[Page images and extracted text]

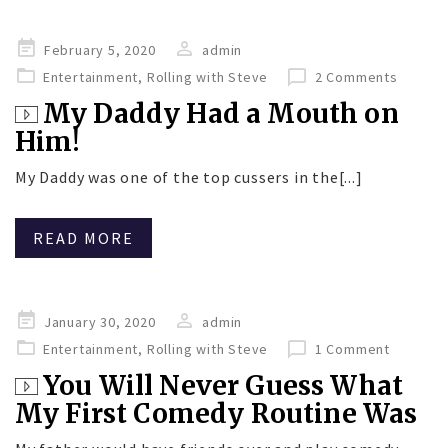
Posted
February 5, 2020
admin
on
Entertainment
,
Rolling with Steve
2 Comments
My Daddy Had a Mouth on
Him!
My Daddy was one of the top cussers in the[...]
READ MORE
Posted
January 30, 2020
admin
on
Entertainment
,
Rolling with Steve
1 Comment
You Will Never Guess What
My First Comedy Routine Was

WHAT YOU WILL DO >>
Nothing but the pictures should be left out when the records are retyped exactly.

PROBLEM SOLUTION >>
Posted
February 5, 2020
admin
on
Entertainment
,
Rolling with Steve
2 Comments
My Daddy Had a Mouth on
Him!
My Daddy was one of the top cussers in the[...]
READ MORE
Posted
January 30, 2020
admin
on
Entertainment
,
Rolling with Steve
1 Comment
You Will Never Guess What
My First Comedy Routine Was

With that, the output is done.